Using the records below, find every line that includes "часть" and copy it.

+++

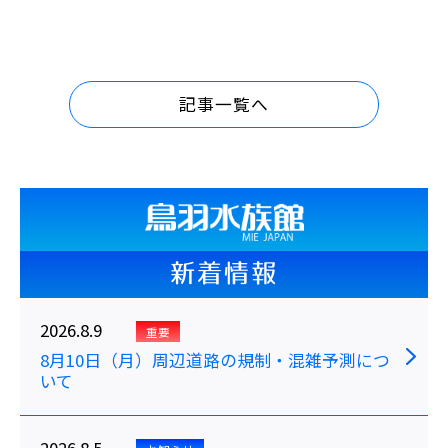
記事一覧へ
新着情報
2026.8.9
重要
8月10日（月）周辺道路の規制・混雑予測につ
いて
2026.8.5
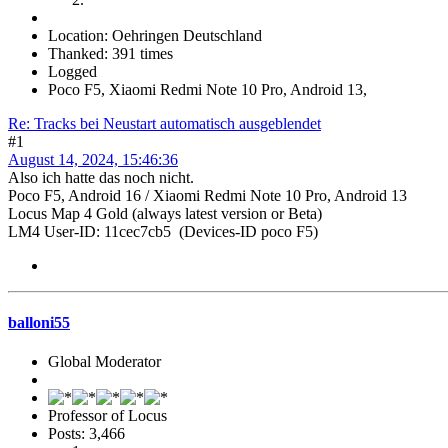
Location: Oehringen Deutschland
Thanked: 391 times
Logged
Poco F5, Xiaomi Redmi Note 10 Pro, Android 13,
Re: Tracks bei Neustart automatisch ausgeblendet
#1
August 14, 2024, 15:46:36
Also ich hatte das noch nicht.
Poco F5, Android 16 / Xiaomi Redmi Note 10 Pro, Android 13
Locus Map 4 Gold (always latest version or Beta)
LM4 User-ID: 11cec7cb5 (Devices-ID poco F5)
balloni55
Global Moderator
Professor of Locus
Posts: 3,466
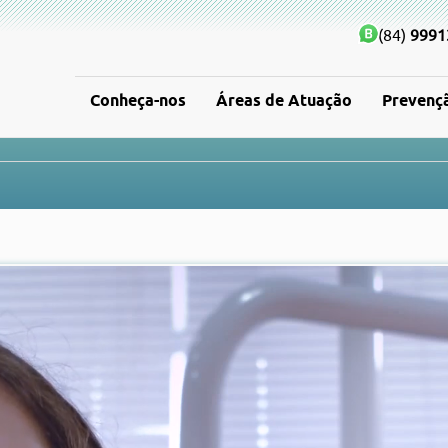
(84)
9991
Conheça-nos
Áreas de Atuação
Prevenç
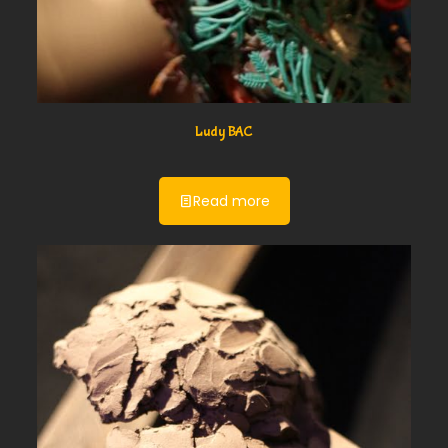
Ludy BAC
Read more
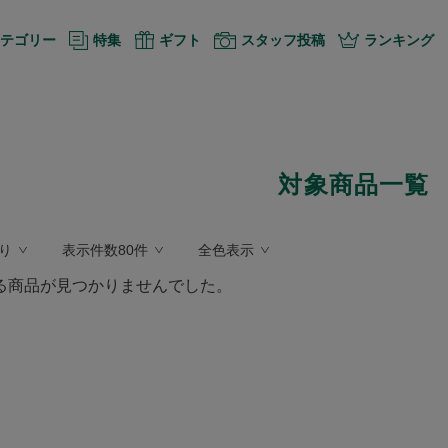
テゴリー
特集
ギフト
スタッフ投稿
ランキング
対象商品一覧
り
表示件数80件
全色表示
る商品が見つかりませんでした。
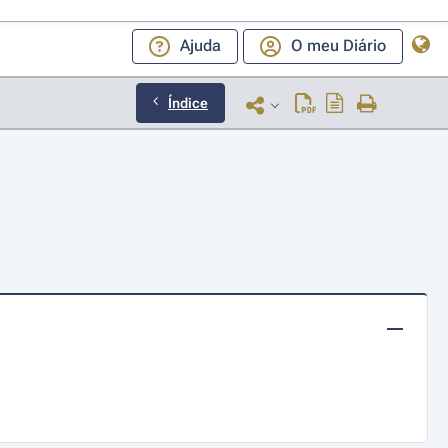
Ajuda
O meu Diário
Índice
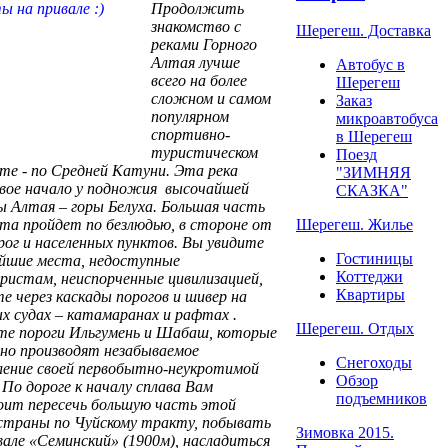
Продолжить
знакомство с
Шерегеш. Доставка
реками Горного
Алтая лучше
Автобус в
всего на более
Шерегеш
сложном и самом
Заказ
популярном
микроавтобуса
спортивно-
в Шерегеш
туристическом
Поезд
е - по Средней Катуни. Эта река
"ЗИМНЯЯ
свое начало у подножия высочайшей
СКАЗКА"
 Алтая – горы Белуха. Большая часть
та пройдет по безлюдью, в стороне от
Шерегеш. Жилье
ог и населенных пунктов. Вы увидите
Гостиницы
ейшие места, недоступные
Коттеджи
ристам, неиспорченные цивилизацией,
Квартиры
е через каскады порогов и шивер на
х судах – катамаранах и рафтах .
Шерегеш. Отдых
те пороги Ильгумень и Шабаш, которые
но производят незабываемое
Снегоходы
ление своей первобытно-неукротимой
Обзор
По дороге к началу сплава Вам
подъемников
оит пересечь большую часть этой
 страны по Чуйскому тракту, побывать
Зимовка 2015.
вале «Семинский» (1900м), насладиться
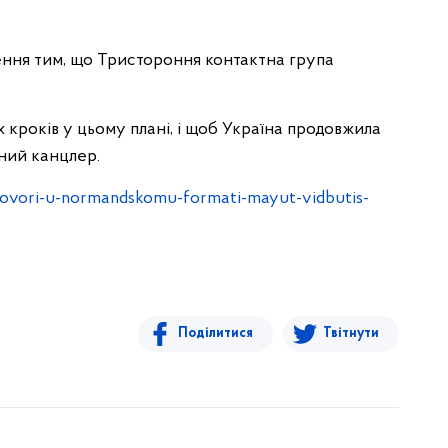
ення тим, що Тристороння контактна група
кроків у цьому плані, і щоб Україна продовжила
ний канцлер.
ovori-u-normandskomu-formati-mayut-vidbutis-
Поділитися
Твітнути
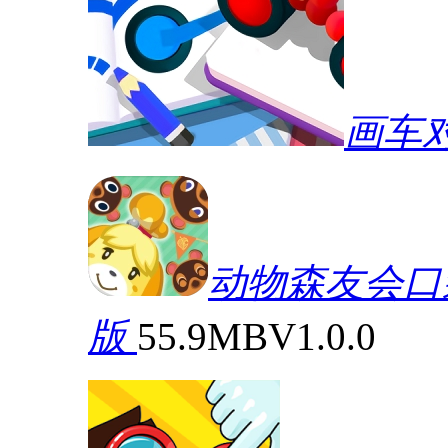
画车
动物森友会口袋营
版
55.9MB
V1.0.0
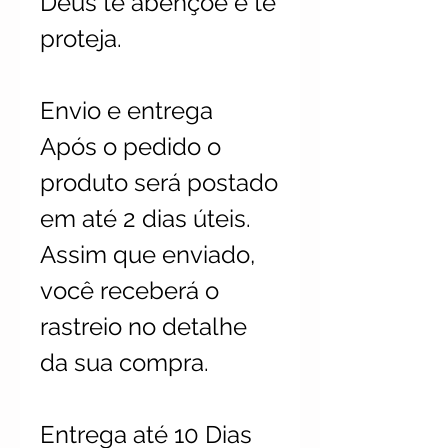
Deus te abençoe e te
proteja.
Envio e entrega
Após o pedido o
produto será postado
em até 2 dias úteis.
Assim que enviado,
você receberá o
rastreio no detalhe
da sua compra.
Entrega até 10 Dias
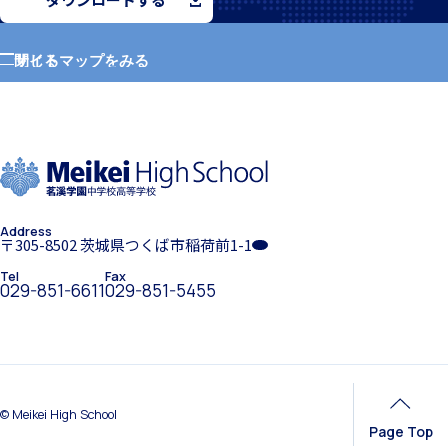
サイトマップをみる
閉じる
ホーム
希望制海外研修制度
学園紹介
Address
学校長挨拶
〒305-8502 茨城県つくば市稲荷前1-1
Tel
Fax
帰国生支援
029-851-6611
029-851-5455
年間行事・課外活動
© Meikei High School
Page Top
海外からの留学生受け入れ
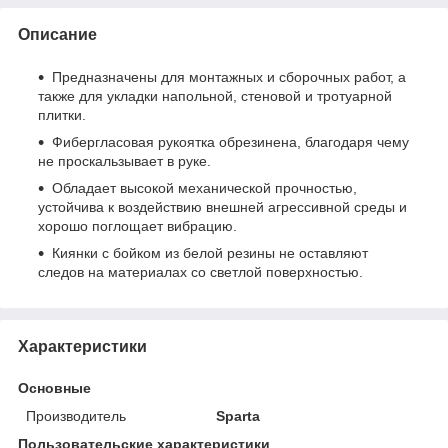
Описание
Предназначены для монтажных и сборочных работ, а
также для укладки напольной, стеновой и тротуарной
плитки.
Фибергласовая рукоятка обрезинена, благодаря чему
не проскальзывает в руке.
Обладает высокой механической прочностью,
устойчива к воздействию внешней агрессивной среды и
хорошо поглощает вибрацию.
Киянки с бойком из белой резины не оставляют
следов на материалах со светлой поверхностью.
Характеристики
Основные
Производитель
Sparta
Пользовательские характеристики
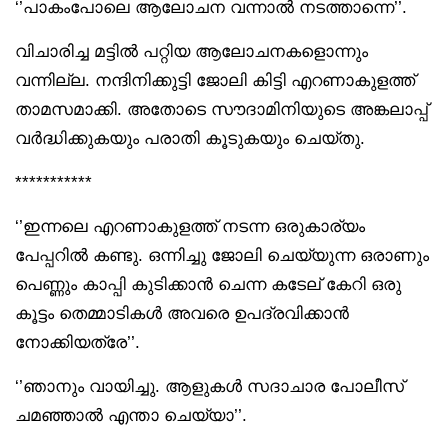
‘’പാകംപോലെ ആലോചന വന്നാൽ നടത്താന്നെ’’.
വിചാരിച്ച മട്ടിൽ പറ്റിയ ആലോചനകളൊന്നും
വന്നില്ല. നന്ദിനിക്കുട്ടി ജോലി കിട്ടി എറണാകുളത്ത്
താമസമാക്കി. അതോടെ സൗദാമിനിയുടെ അങ്കലാപ്പ്
വർദ്ധിക്കുകയും പരാതി കൂടുകയും ചെയ്തു.
***********
‘’ഇന്നലെ എറണാകുളത്ത് നടന്ന ഒരുകാര്യം
പേപ്പറിൽ കണ്ടു. ഒന്നിച്ചു ജോലി ചെയ്യുന്ന ഒരാണും
പെണ്ണും കാപ്പി കുടിക്കാൻ ചെന്ന കടേല് കേറി ഒരു
കൂട്ടം തെമ്മാടികൾ അവരെ ഉപദ്രവിക്കാൻ
നോക്കിയത്രേ’’.
‘’ഞാനും വായിച്ചു. ആളുകൾ സദാചാര പോലീസ്
ചമഞ്ഞാൽ എന്താ ചെയ്യാ’’.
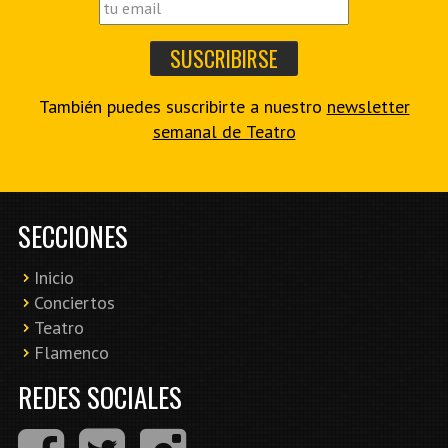
También puedes suscribirte a nuestro
newsletter
semanal de Teatro
SECCIONES
Inicio
Conciertos
Teatro
Flamenco
REDES SOCIALES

+++

PROBLEM SOLUTION
 Алтая – горы Белуха. Большая часть
оит пересечь большую часть этой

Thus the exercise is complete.